The battery's voltage is simply how hard it pushes the electricity.
Batteries are designed to be "pumps" that always have the same "push" (voltage) no matter how many things are connected to it.
(As a practical matter, there are limits. The battery can only push so much electricity. And, as the battery gets used up, its voltage drops, until someone comes along and recharges the battery. Lets ignore these facts for now.)
For the purpose of this discussion, our motorcycle battery always has a "push" equal to 12 volts. Whether lots of things or nothing at all is connected to it.
Sometimes voltage is referred to as a "potential", do you see why? It has the "potential" to move electricity if things are connected to it.
Current is simply "how much" electricity moves. For example, if the battery isn't connected to anything, no electricity moves, and current is zero. Remember, the battery is still pushing with 12 volts, its just that nothing's moving.
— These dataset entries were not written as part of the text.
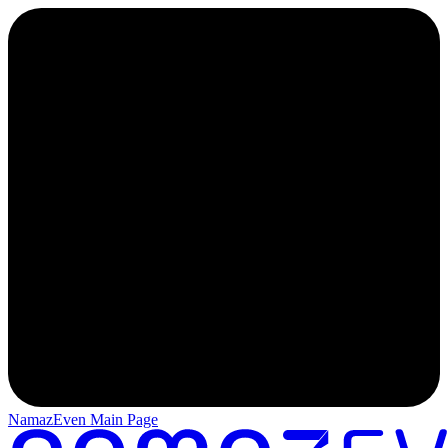
NamazEven Main Page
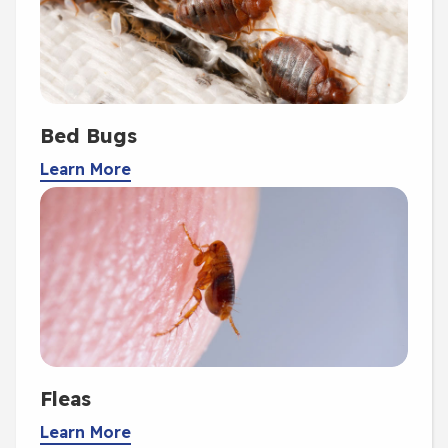
Bed Bugs
Learn More
Fleas
Learn More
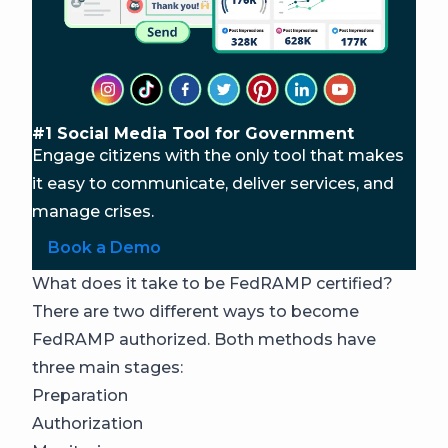
#1 Social Media Tool for Government
Engage citizens with the only tool that makes
it easy to communicate, deliver services, and
manage crises.
Book a Demo
What does it take to be FedRAMP certified?
There are two different ways to become
FedRAMP authorized. Both methods have
three main stages:
Preparation
Authorization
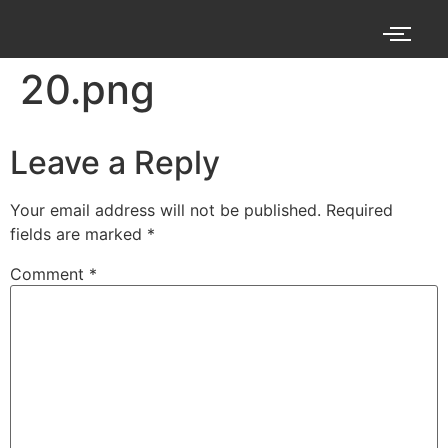
20.png
Leave a Reply
Your email address will not be published.
Required
fields are marked
*
Comment
*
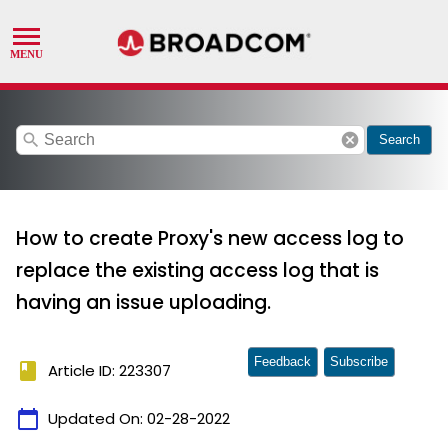
search
cancel
Search
How to create Proxy's new access log to
replace the existing access log that is
having an issue uploading.
Feedback
Subscribe
book
Article ID: 223307
calendar_today
Updated On:
02-28-2022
Once you connect something to the battery, like a headlight, the electricity moves. Now you have current. How much current you get depends on how "hard" it is to "push" the electricity through the headlight and how much "push" you have.
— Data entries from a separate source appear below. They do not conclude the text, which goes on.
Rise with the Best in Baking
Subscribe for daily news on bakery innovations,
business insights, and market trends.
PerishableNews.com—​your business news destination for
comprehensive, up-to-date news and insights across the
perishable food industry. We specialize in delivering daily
If it is easy to push electricity through the headlight, you get a lot of current. If it is hard to push electricity through the headlight, you get less current. Current is measured in Amps. One amp isn't much current, one hundred amps is a lot.
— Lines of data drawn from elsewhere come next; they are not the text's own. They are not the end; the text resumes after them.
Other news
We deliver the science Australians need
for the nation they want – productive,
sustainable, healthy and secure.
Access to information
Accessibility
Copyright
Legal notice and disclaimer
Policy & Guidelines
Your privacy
(Remember the water hose? If your pump is trying to push water through a pin-hole, not much actual water will come out. If the pump is pushing through a fire hose, you'll get lots of water. A stronger pump will push more water in both cases.)
Current is usually called "I" in equations, and is measured in amps (which is short for amperes). I don't know why they use "I," but they do.
When you hook up a headlight to your battery, you hook up two wires. All of the electricity that gets pushed out of the battery must get sucked back in, otherwise no electricity would move.
For the headlight, the battery pushes 12 volts out of the positive terminal, down a wire, through the headlight, then back down a wire to the negative terminal of the battery.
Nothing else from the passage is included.